The need for interpolating in higher dimensions becomes obvious when comparing results to simple 1D LI. Although results were promising, resolution losses in the close vicinity occurred, as well as distinct new artefacts after correction. The availability of 3D data decreased the number of new artefacts owing to a more precise interpolation and also softened the characteristics of the latter. The drop below 5 HU of new artefacts is an exceptional achievement compared with clinical CT, especially when considering that standard image noise for FDCT images often reaches values of up to ±40 HU [2, 4].

This study represents the first testing of MAR on several complex orthopaedic cases. While most published algorithms were only tested on simple phantom measurements and verified on a single clinical case, we were able to show results for not only fairly complex phantom measurements but moreover showed the applicability for interventional FDCT imaging on several realistic cases, e.g. the correction of images containing several surgical screws for fixation, which is still considered to be one of the most complex cases for any MAR correction.
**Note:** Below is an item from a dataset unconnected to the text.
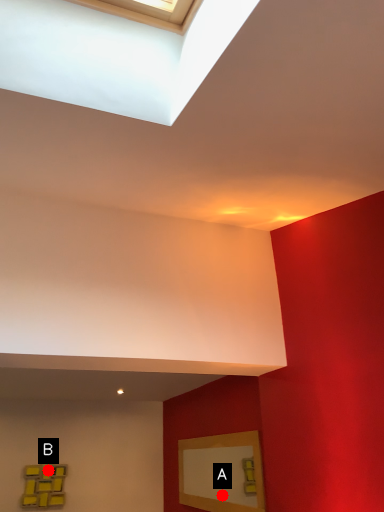 Question: Two points are circled on the image, labeled by A and B beside each circle. Which point is farther from the camera taking this photo?

Choices:
 (A) A is further
 (B) B is further

Answer: (A)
The main drawback of the correction scheme is the modification of the original raw data. Although promising results were achieved with 3D LI, we cannot completely exclude the fact that other artefacts may arise from the modification of raw data. To completely evaluate the influences on image quality and diagnostics, extensive clinical studies are the focus of our ongoing research using 3D LI for correction and comparing pre- and post-operative images. New hybrid MAR correction techniques are even able to further decrease the appearance of new artefacts, as was shown for interventional clipping and coiling events by Prell et al [23]. Also, the automatic segmentation has to be evaluated further. Although the results obtained in all studied cases were convincing, further evaluation has to be conducted, especially focusing on the transition between implant and surrounding tissue as well as the precision of detection.

Conclusion

The proposed algorithm showed promising results for intra-operative and interventional FDCT imaging and may improve the diagnostic value of metal artefact-affected images. We were able to show that MAR can also be made available for FDCT. The high spatial resolution of FDCT can be restored even in areas with huge information losses owing to beam hardening, scattered radiation and noise artefacts caused by the implants. Clinical studies by experienced radiologists are still pending.